[comp.lang.ada] "Optimizations" that change the meaning of a program

NCOHEN@IBM.COM (Norman COHEN) (01/16/88)

Noam Tene appears to be claiming that an optimizing compiler is free to
change the meaning of a program in order to achieve faster execution.
This is a dangerous attitude.  If a compiler has unlimited freedom to
change the meaning of a program because there is a "close" meaning with a
more efficient implementation, there is no point in defining a language
standard.  There is no point in teaching careful programming, because
the programmer no longer has control over the semantics of the compiled
program.

(-: I've just designed a superoptimizing compiler that "optimizes" any
program into a single branch instruction to the operating system's
"terminate-program" address.  Admittedly, this may radically change
the meaning of the program, but the improvement in execution time is also
radical! :-)

The designers of Ada agree with Tene that "the optimizer must be allowed
some room to work."  Therefore, they provide such room in a number of
specifically defined ways:

   1. Certain actions are defined to take place "in some order that is
      not defined by the language."  In the words of Ada RM 1.6(9),
      "this means that an implementation is allowed to execute these
      parts in any given order.... Furthermore, the construct is
      incorrect if execution of these parts in a different order would
      have a different effect."  This form of programming error is called
      an incorrect order dependency.  Tene's first two examples contain
      incorrect order dependencies, so a compiler is perfectly justified
      in evaluating operands in either order and a programmer has no
      grounds for complaint if he was incorrectly depending on a
      different order.

   2. A compiler is permitted to optimize the program under the
      assumption that the program obeys each of the twelve specific rules
      in the RM whose violation makes execution erroneous.  The
      optimization described in Tene's third example is permitted
      (assuming the absence of a "synchronization point"--see RM 9.11(2)
      and 9.11(9)--within the loop) because it only changes the meanings
      of programs that violate the restrictions given in RM 9.11(3..6),
      and whose execution is therefore erroneous.  Since, in the words of
      RM 1.6(7), "The effect of erroneous execution is unpredictable,"
      the optimization is consistent with Ada rules.

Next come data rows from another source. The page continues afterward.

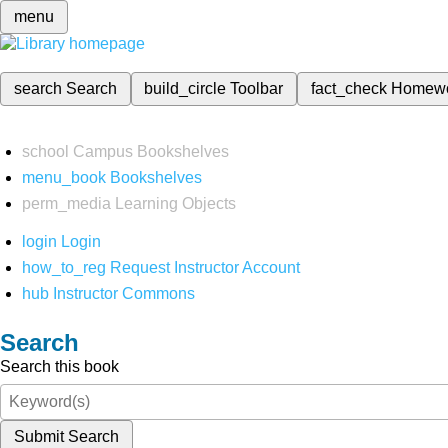
menu
search
Search
build_circle
Toolbar
fact_check
Homew
school
Campus Bookshelves
menu_book
Bookshelves
perm_media
Learning Objects
login
Login
how_to_reg
Request Instructor Account
hub
Instructor Commons
Search
Search this book
Submit Search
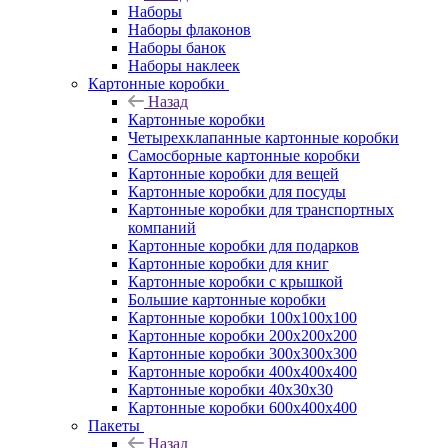
Наборы
Наборы флаконов
Наборы банок
Наборы наклеек
Картонные коробки
Назад
Картонные коробки
Четырехклапанные картонные коробки
Самосборные картонные коробки
Картонные коробки для вещей
Картонные коробки для посуды
Картонные коробки для транспортных
компаний
Картонные коробки для подарков
Картонные коробки для книг
Картонные коробки с крышкой
Большие картонные коробки
Картонные коробки 100x100x100
Картонные коробки 200x200x200
Картонные коробки 300x300x300
Картонные коробки 400x400x400
Картонные коробки 40x30x30
Картонные коробки 600x400x400
Пакеты
Назад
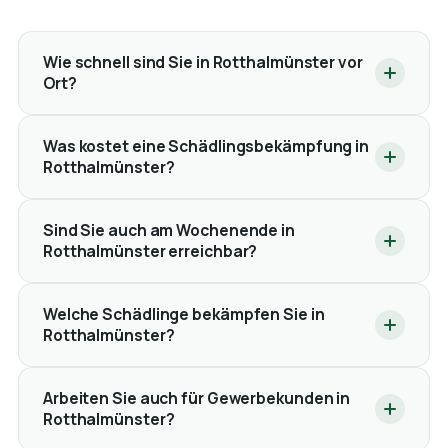
Wie schnell sind Sie in Rotthalmünster vor
Ort?
Was kostet eine Schädlingsbekämpfung in
Rotthalmünster?
Sind Sie auch am Wochenende in
Rotthalmünster erreichbar?
Welche Schädlinge bekämpfen Sie in
Rotthalmünster?
Arbeiten Sie auch für Gewerbekunden in
Rotthalmünster?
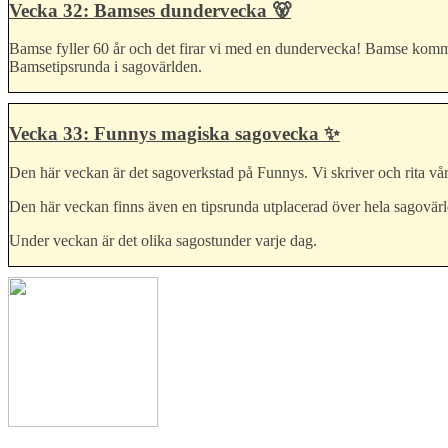
Vecka 32: Bamses dundervecka 🐻
Bamse fyller 60 år och det firar vi med en dundervecka! Bamse kommer 
Bamsetipsrunda i sagovärlden.
Vecka 33: Funnys magiska sagovecka ✨
Den här veckan är det sagoverkstad på Funnys. Vi skriver och rita v
Den här veckan finns även en tipsrunda utplacerad över hela sagovärlden
Under veckan är det olika sagostunder varje dag.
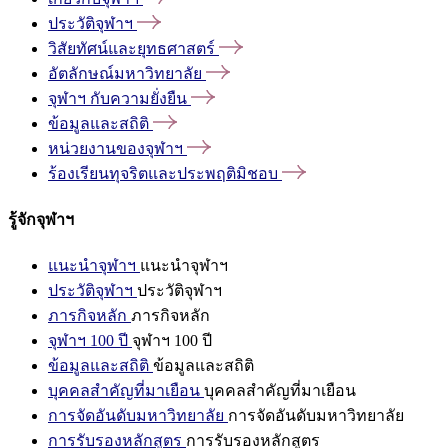
ประวัติจุฬาฯ
วิสัยทัศน์และยุทธศาสตร์
อัตลักษณ์มหาวิทยาลัย
จุฬาฯ
กับความยั่งยืน
ข้อมูลและสถิติ
หน่วยงานของจุฬาฯ
ร้องเรียนทุจริตและประพฤติมิชอบ
รู้จักจุฬาฯ
แนะนำจุฬาฯ
แนะนำจุฬาฯ
ประวัติจุฬาฯ
ประวัติจุฬาฯ
ภารกิจหลัก
ภารกิจหลัก
จุฬาฯ 100 ปี
จุฬาฯ 100 ปี
ข้อมูลและสถิติ
ข้อมูลและสถิติ
บุคคลสำคัญที่มาเยือน
บุคคลสำคัญที่มาเยือน
การจัดอันดับมหาวิทยาลัย
การจัดอันดับมหาวิทยาลัย
การรับรองหลักสูตร
การรับรองหลักสูตร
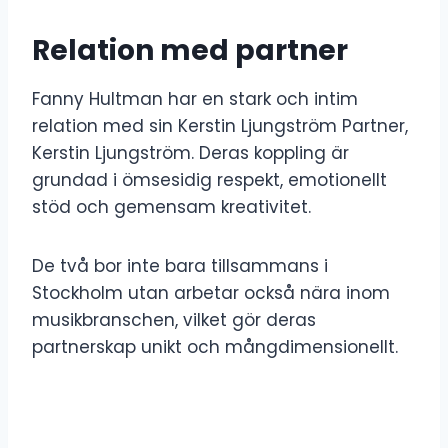
Relation med partner
Fanny Hultman har en stark och intim
relation med sin Kerstin Ljungström Partner,
Kerstin Ljungström. Deras koppling är
grundad i ömsesidig respekt, emotionellt
stöd och gemensam kreativitet.
De två bor inte bara tillsammans i
Stockholm utan arbetar också nära inom
musikbranschen, vilket gör deras
partnerskap unikt och mångdimensionellt.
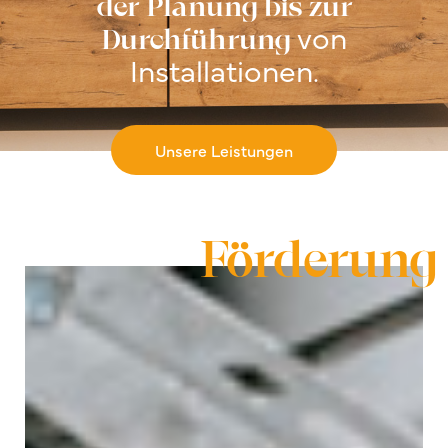
der Planung bis zur
von
Durchführung
Installationen.
Unsere Leistungen
Förderung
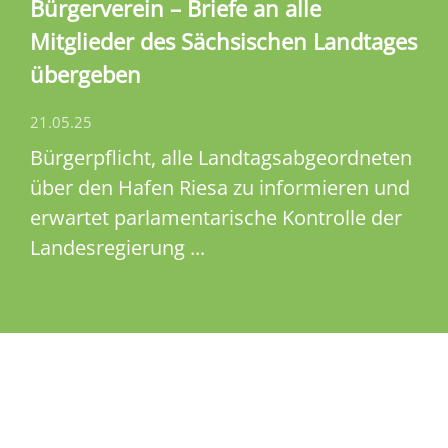
Bürgerverein – Briefe an alle
Mitglieder des Sächsischen Landtages
übergeben
21.05.25
Bürgerpflicht, alle Landtagsabgeordneten
über den Hafen Riesa zu informieren und
erwartet parlamentarische Kontrolle der
Landesregierung ...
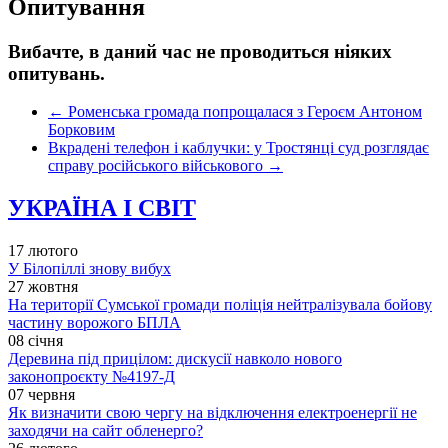
Опитування
Вибачте, в даний час не проводиться ніяких
опитувань.
←
Роменська громада попрощалася з Героєм Антоном
Борковим
Вкрадені телефон і каблучки: у Тростянці суд розглядає
справу російського військового
→
УКРАЇНА І СВІТ
17 лютого
У Білопіллі знову вибух
27 жовтня
На території Сумської громади поліція нейтралізувала бойову
частину ворожого БПЛА
08 січня
Деревина під прицілом: дискусії навколо нового
законопроєкту №4197-Д
07 червня
Як визначити свою чергу на відключення електроенергії не
заходячи на сайт обленерго?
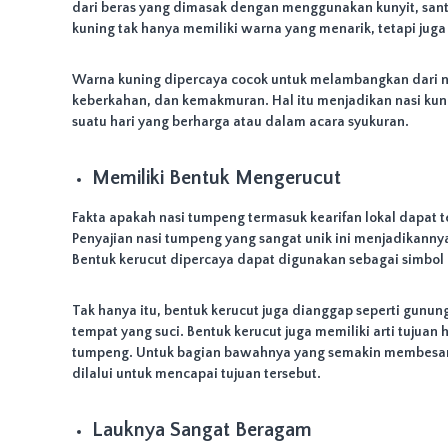
dari beras yang dimasak dengan menggunakan kunyit, sant
A
kuning tak hanya memiliki warna yang menarik, tetapi jug
c
a
r
Warna kuning dipercaya cocok untuk melambangkan dari na
a
keberkahan, dan kemakmuran. Hal itu menjadikan nasi ku
S
suatu hari yang berharga atau dalam acara syukuran.
e
l
Memiliki Bentuk Mengerucut
a
m
Fakta apakah nasi tumpeng termasuk kearifan lokal dapat t
a
Penyajian nasi tumpeng yang sangat unik ini menjadikannya s
t
Bentuk kerucut dipercaya dapat digunakan sebagai simbo
a
n
,
Tak hanya itu, bentuk kerucut juga dianggap seperti gun
U
tempat yang suci. Bentuk kerucut juga memiliki arti tujuan 
l
tumpeng. Untuk bagian bawahnya yang semakin membesar
a
dilalui untuk mencapai tujuan tersebut.
n
g
Lauknya Sangat Beragam
T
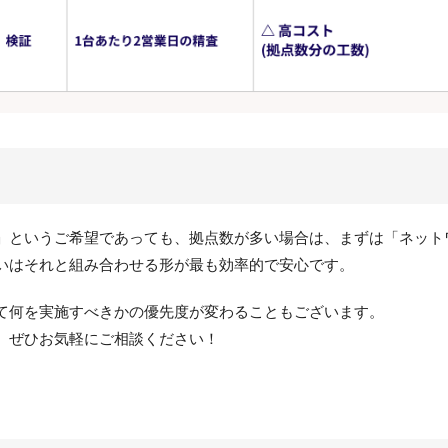
」というご希望であっても、拠点数が多い場合は、まずは「ネット
いはそれと組み合わせる形が最も効率的で安心です。
て何を実施すべきかの優先度が変わることもございます。
、ぜひお気軽にご相談ください！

   3. If an optimization would change the meaning of the program only
      in cases where a predefined operation would have raised an
      exception in the unoptimized program, the optimization is permitted
      by RM 11.6, with minor restrictions.  (I find this distasteful, and
      it was a serious obstacle to a formal description of Ada semantics,
      but it is a concession to those who share Tene's philosophy.)

   4. RM 11.6(5) permits arithmetic expressions to be rearranged
      (using properties like the associative law) even if this will
      "introduce a further predefined exception."  (It has been argued
      that "further" means "in addition to some other exception that
      would have been raised anyway," but it has also been argued--by the
      same person!--that this paragraph permits raising an exception even
      if the unoptimized program would not have done so.)

However, Tene considers it appropriate for an optimizing compiler to take
even further liberties than those generously allowed by the Ada RM.  He
states, for example:

   "Your program includes the basic ingredients for making the program
   erroneous with a work-around (using the assignment to a constant) that
   would resolve the problem ONLY IF no optimization is done."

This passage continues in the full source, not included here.